Wednesday, January 30, 2008
Sunday was the start of the next leg of the Wyoming Stage Stop, Wyoming's own dog sled race. We really didn't know a whole lot about what was going on, and it was really cold, but all in all, sled dogs are fun and super cute. It was actually surprising as most of the dogs used in the teams looked to be about 40-50 pounders, instead of the 75-100 pound huskies/malumutes we were picturing. One day we'll try and get Sky out skijoring, but until then, his winter activities will still be just chasing a tennis ball.
Disclaimer: This is our, very limited view on lambing. We clearly have a lot to learn, but at least have some of the best to learn from.
This is Baldwin, our indoor, bum lamb in diapers. The story really begins with our aunt, uncle and cousin who raise sheep. Now, for background, Heather comes from a cattle-ranching family, who overall believe sheep are "really dumb" and "taste yucky". However, somehow her cousin got involved with sheep during 4-H and now has a sizeable flock. So, they have quite a few pregnant ewes right now, and one had triplets. When a ewe has triplets, most often she cannot care for all three lambs and either one gets shoved out and dies, or all three are sickly.
Long ago the sheepherders figured this out and when a lamb has triplets they would quickly get rid of one. Apparently, when they were passing through town they used to "give them away to kids on the street". The other option I guess was to kill it. Either way, our aunt is waaaaayyyy too caring (and with Dr. Doolittle-like senses) and saved this little lamb, and then offered it to us.
Now, we hesitated for a bit, but really, have you ever seen a baby lamb? They are SUPER CUTE and there is really no way to say no. So, we decided to bring it home. Plus, we had talked about getting a lamb anyway, so now was as good a time as any. Now I have about a year to figure out what we'll do with all the meat.

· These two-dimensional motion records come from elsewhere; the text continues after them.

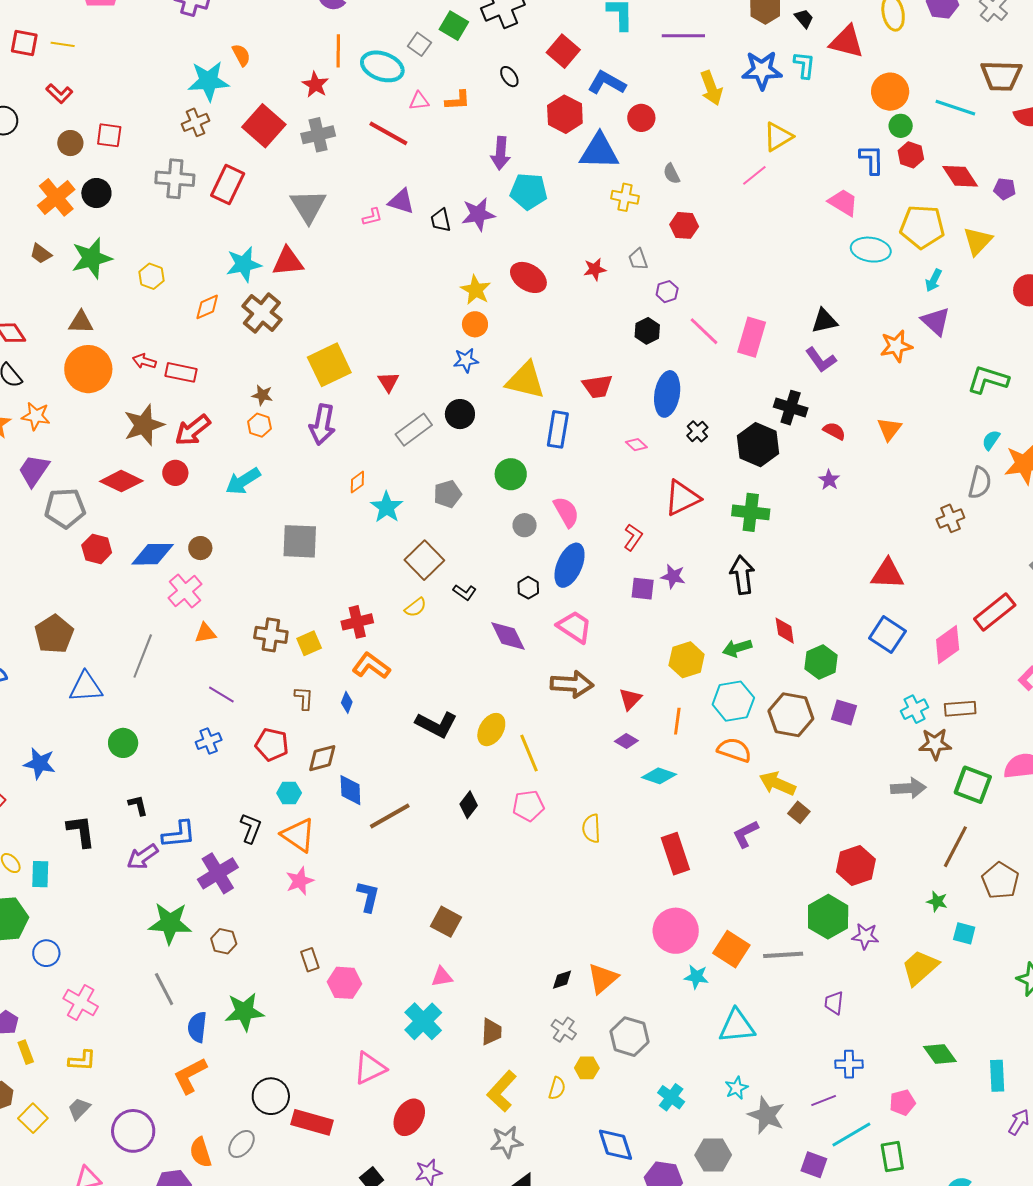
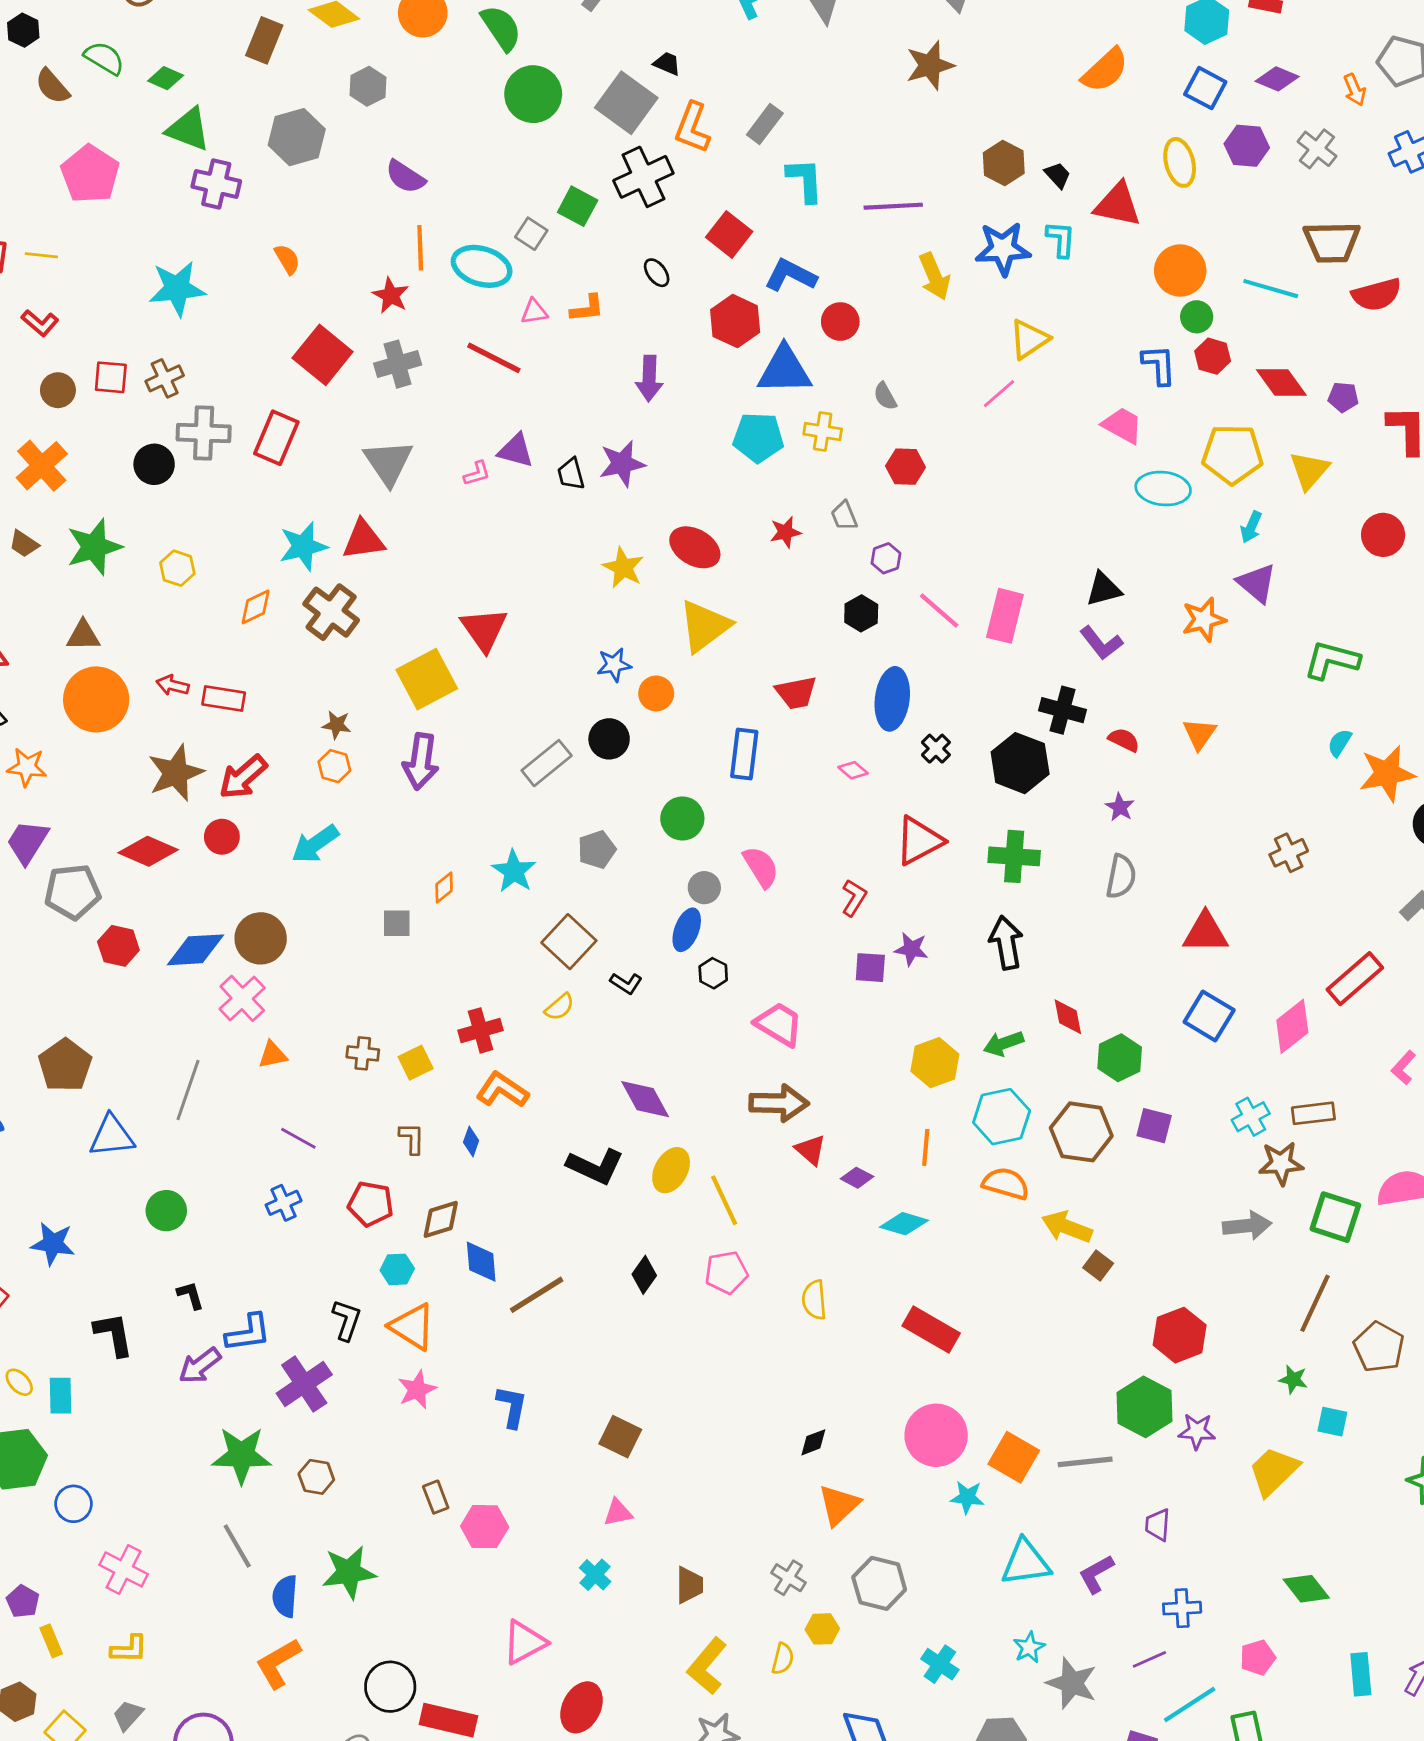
cyan star: (208, 81) -> (177, 289), moved
brown cross: (195, 122) -> (165, 378), moved
cyan pentagon: (529, 191) -> (758, 437), moved
black circle: (96, 193) -> (154, 464), moved
orange circle: (475, 324) -> (656, 693), moved
yellow triangle: (525, 380) -> (705, 626), moved, turned -48
red triangle: (388, 382) -> (484, 629), moved, size x1.6
orange diamond: (357, 482) -> (444, 888), moved
gray semicircle: (980, 483) -> (1121, 877), moved
gray square: (300, 541) -> (397, 923), size x0.6
brown circle: (200, 548) -> (261, 938), size x1.6
blue ellipse: (570, 565) -> (687, 930), moved, size x0.7
brown cross: (271, 635) -> (363, 1053), size x0.7
purple diamond: (508, 636) -> (645, 1099), moved
red triangle: (630, 699) -> (811, 1150), moved, turned -30
purple L-shape: (746, 834) -> (1096, 1574), moved
red rectangle: (675, 854) -> (931, 1329), turned -39
black diamond: (562, 980) -> (813, 1442), moved
cyan cross: (423, 1021) -> (595, 1575), size x0.6
cyan rectangle: (997, 1076) -> (1361, 1674), moved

For those curious about his care, he turns a week old tomorrow. Early on he would eat 4-6 times a day, but now he's a bit closer to 3-4 times a day. Lambs are herd animals so he needs to stay inside with his ridiculous herd of 2 people, 2 cats and a dog for a while. Pretty soon, our family will bring over a ewe to keep him company and he'll go outside in a sheep pen, and we'll wean him from the bottle to roughage. Until then, we keep him in diapers and he jumps and bucks around the house, sleeps, takes a bottle, and poops. Not much different than a child, except his sharp hooves are much fun to cuddle with. Oh yeah, and sometimes he head-butts pretty hard. Also, if you're ever looking for something to invent, lamb diapers wouldn't hurt :)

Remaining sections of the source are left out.